Jalan memutar ini juga berarti bahwa Voyager 2 tidak akan mencapai ruang antarbintang hingga enam tahun setelah Voyager 1. Artinya, wahana ini merupakan misi terlama NASA hingga saat ini.
“Ketika dua wahana Voyager diluncurkan, kami baru menjelajahi luar angkasa selama 20 tahun, jadi sulit untuk memperkirakan bahwa misi tersebut akan berlangsung selama 40 tahun,” kata Krimigis.
Menurut Krimigis, para peneliti dapat terus mengumpulkan data dari probe selama lima tahun saat mereka bergerak lebih jauh ke ruang antarbintang. Tim berharap Voyager 1 dan 2 akan mencapai titik di mana ruang antarbintang tidak lagi terganggu oleh heliosfer sebelum kehabisan bahan bakar.
Setelah itu, pesawat luar angkasa akan menjelajah ruang angkasa hampir mati. Jika alien pernah menemukannya, masing-masing dari dua probe membawa apa yang disebut rekaman emas, disk data yang berisi suara, gambar, dan informasi tentang kehidupan di Bumi.

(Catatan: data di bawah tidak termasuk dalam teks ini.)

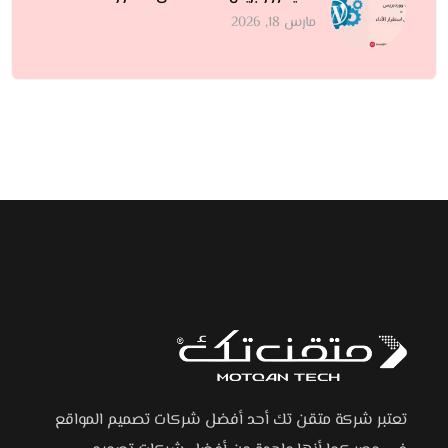
مارس 18, 2026
تعتبر شركة متقن تك أحد أفضل شركات تصميم المواقع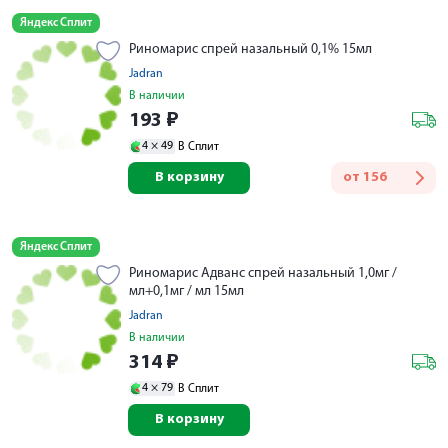
Яндекс Сплит
Риномарис спрей назальный 0,1% 15мл
Jadran
В наличии
193
₽
4 ×
49
В Сплит
В корзину
от
156
Яндекс Сплит
Риномарис Адванс спрей назальный 1,0мг /
мл+0,1мг / мл 15мл
Jadran
В наличии
314
₽
4 ×
79
В Сплит
В корзину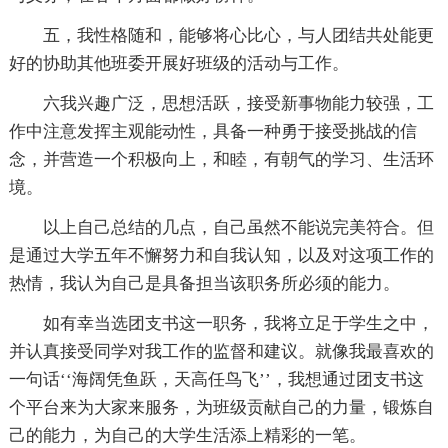
五，我性格随和，能够将心比心，与人团结共处能更
好的协助其他班委开展好班级的活动与工作。
六我兴趣广泛，思想活跃，接受新事物能力较强，工
作中注意发挥主观能动性，具备一种勇于接受挑战的信
念，并营造一个积极向上，和睦，有朝气的学习、生活环
境。
以上自己总结的几点，自己虽然不能说完美符合。但
是通过大学五年不懈努力和自我认知，以及对这项工作的
热情，我认为自己是具备担当该职务所必须的能力。
如有幸当选团支书这一职务，我将立足于学生之中，
并认真接受同学对我工作的监督和建议。就像我最喜欢的
一句话‘‘海阔凭鱼跃，天高任鸟飞’’，我想通过团支书这
个平台来为大家来服务，为班级贡献自己的力量，锻炼自
己的能力，为自己的大学生活添上精彩的一笔。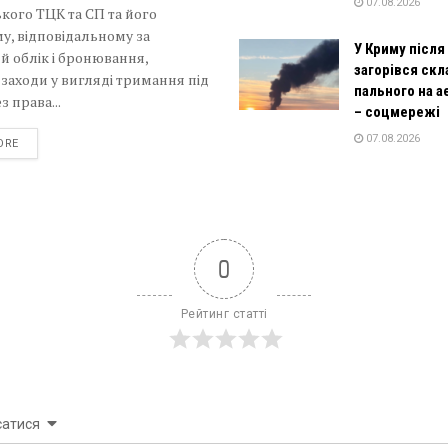
07.08.2026
кого ТЦК та СП та його
у, відповідальному за
У Криму після
й облік і бронювання,
загорівся скл
 заходи у вигляді тримання під
пального на 
з права...
– соцмережі
07.08.2026
DETAILS
ORE
0
Рейтинг статті
сатися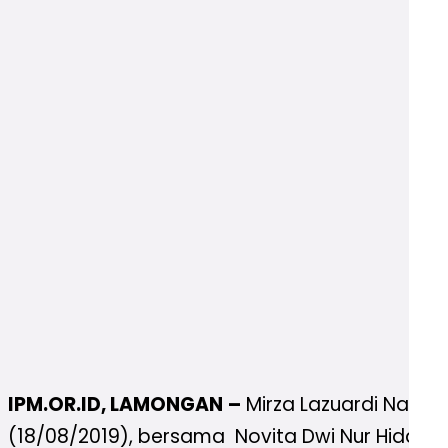
IPM.OR.ID, LAMONGAN
–
Mirza Lazuardi Nakho
(18/08/2019), bersama Novita Dwi Nur Hidayah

Di masa depan, para peneliti ingin mengirim lebih banyak probe ke arah yang berbeda – ke tepi tata surya kita untuk menjelajahi batas-batas dengan lebih detail.
“Kami membutuhkan lebih banyak data. Ada gelembung utuh di sana dan kami hanya melihat dua titik,” kata Krimigis. “Dua contoh tidak cukup.”